Why do some people get recruited for corporate boards while the rest of us grub away in dreary cubicles, strain our backs digging ditches, risk our lives as cops and firefighters, endanger our health as nurses and hospital workers or our sanity as schoolteachers… or – even worse – pound the pavement day after day, looking for work?
I have to admit that I don’t know the answer. Is it a question of “who you know”? If so, I should be on any number of boards, drawing fat paychecks for making savvy decisions. After all, I was a reporter for decades – a lot of the time covering Business – and I rubbed shoulders with the great and the near-great. But no one ever asked me to be a corporate board member.
I would have been available, for example, to join the new board at Fannie Mae, the corporation your government founded to ensure that funds are available for home loans.

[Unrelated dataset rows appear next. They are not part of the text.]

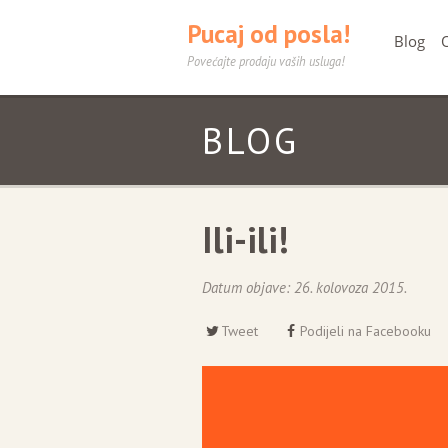
Pucaj od posla!
Blog
Povećajte prodaju vaših usluga!
BLOG
Ili-ili!
Datum objave:
26. kolovoza 2015.
Tweet
Podijeli na Facebooku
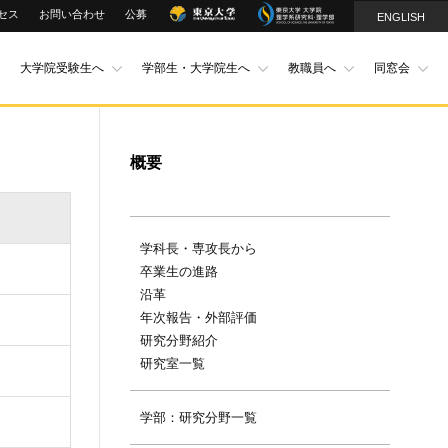
セス
お問い合わせ
公募
ENGLISH
大学院受験生へ
学部生・大学院生へ
教職員へ
同窓会
概要
学科長・専攻長から
卒業生の進路
沿革
年次報告・外部評価
研究分野紹介
研究室一覧
学部：研究分野一覧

According to an item in the Washington Post, Fannie Mae named a bunch of new directors recently. (You will recall that the government has had to take over Fannie Mae because of the massive debt piled up by its former directors.)
The new directors get $160,000 a year – each. And the chairman of the board makes $290,000. Not bad for a part-time job. To perform my director’s duties I would probably average a day a week, or less. And I wouldn’t have to cudgel my brain that hard. After all, Fannie Mae is in government conservatorship, and most of the oversight responsibilities are handled by the Federal Housing Finance Agency.
Curiously, the new directors include the same financial “experts” who caused the current financial crisis. Three of the “new” directors were on the board when Fannie Mae went bankrupt. Two others come from bailed out corporate giants Merrill Lynch and Morgan Stanley. One new board member is a director of Sotheby’s (remember the price-fixing scandal?). And another used to be a top dog at the accounting firm that enabled the Enron rip-off a few years ago.
I guess the government agency responsible for picking the new directors wanted “experienced” financial folks. That seems to be the way it goes. If you become a director for one company, you stand a much better chance of getting on other boards. And it doesn’t seem to matter whether you did a lousy job. Nice work if you can get it, right? So where do we apply?
The illustration above is from the February issue of Vanity Fair magazine, which has the inside scoop on Fannie Mae, written by Bethany McLean. Photo (by Cameron Davidson) shows Fannie Mae’s headquarters, in Washington, D.C. and from left: former Fannie C.E.O. Jim Johnson, Congressman Barney Frank, former OFHEO director Armando Falcon, former Fannie C.E.O. Daniel Mudd, President Bush, Treasury Secretary Henry Paulson, former Fannie C.E.O. Franklin Raines, and Alan Greenspan.